- [Problem]: Output the line containing "URGENTA BIHOR" and each line after it through the end of the data, exactly as written, with pictures left out.

[Stored records]
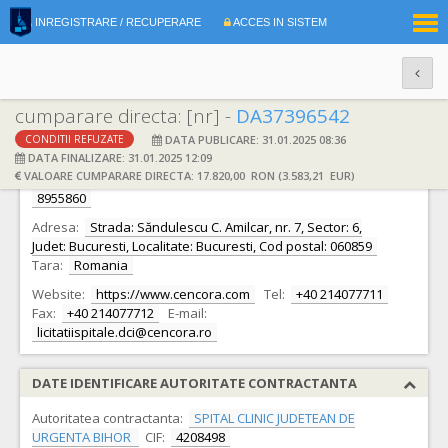
|
INREGISTRARE / RECUPERARE
ACCES IN SISTEM
RO
EN
cumparare directa: [nr] -
DA37396542
DATA PUBLICARE: 31.01.2025 08:36
CONDITII REFUZATE
DATE IDENTIFICARE OFERTANT
DATA FINALIZARE: 31.01.2025 12:09
VALOARE CUMPARARE DIRECTA: 17.820,00 RON (3.583,21 EUR)
Ofertant:
S.C. ALLIANCE HEALTHCARE ROMANIA S.R.L.
CIF:
8955860
Adresa:
Strada: Săndulescu C. Amilcar, nr. 7, Sector: 6,
Judet: Bucuresti, Localitate: Bucuresti, Cod postal: 060859
Tara:
Romania
Website:
https://www.cencora.com
Tel:
+40 214077711
Fax:
+40 214077712
E-mail:
licitatiispitale.dci@cencora.ro
DATE IDENTIFICARE AUTORITATE CONTRACTANTA
Autoritatea contractanta:
SPITAL CLINIC JUDETEAN DE
URGENTA BIHOR
CIF:
4208498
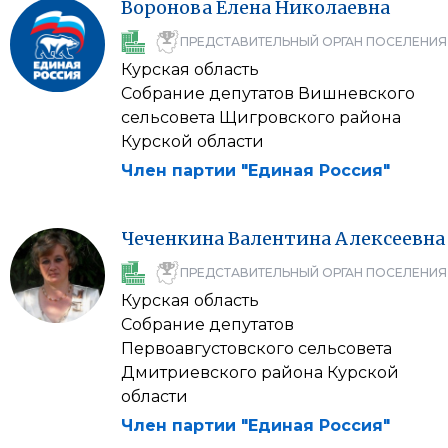
Воронова
Елена
Николаевна
ПРЕДСТАВИТЕЛЬНЫЙ ОРГАН ПОСЕЛЕНИЯ
Курская область
Собрание депутатов Вишневского
сельсовета Щигровского района
Курской области
Член партии "Единая Россия"
Чеченкина
Валентина
Алексеевна
ПРЕДСТАВИТЕЛЬНЫЙ ОРГАН ПОСЕЛЕНИЯ
Курская область
Собрание депутатов
Первоавгустовского сельсовета
Дмитриевского района Курской
области
Член партии "Единая Россия"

- [Exercise solution]:
URGENTA BIHOR
CIF:
4208498
Воронова
Елена
Николаевна
ПРЕДСТАВИТЕЛЬНЫЙ ОРГАН ПОСЕЛЕНИЯ
Курская область
Собрание депутатов Вишневского
сельсовета Щигровского района
Курской области
Член партии "Единая Россия"
Чеченкина
Валентина
Алексеевна
ПРЕДСТАВИТЕЛЬНЫЙ ОРГАН ПОСЕЛЕНИЯ
Курская область
Собрание депутатов
Первоавгустовского сельсовета
Дмитриевского района Курской
области
Член партии "Единая Россия"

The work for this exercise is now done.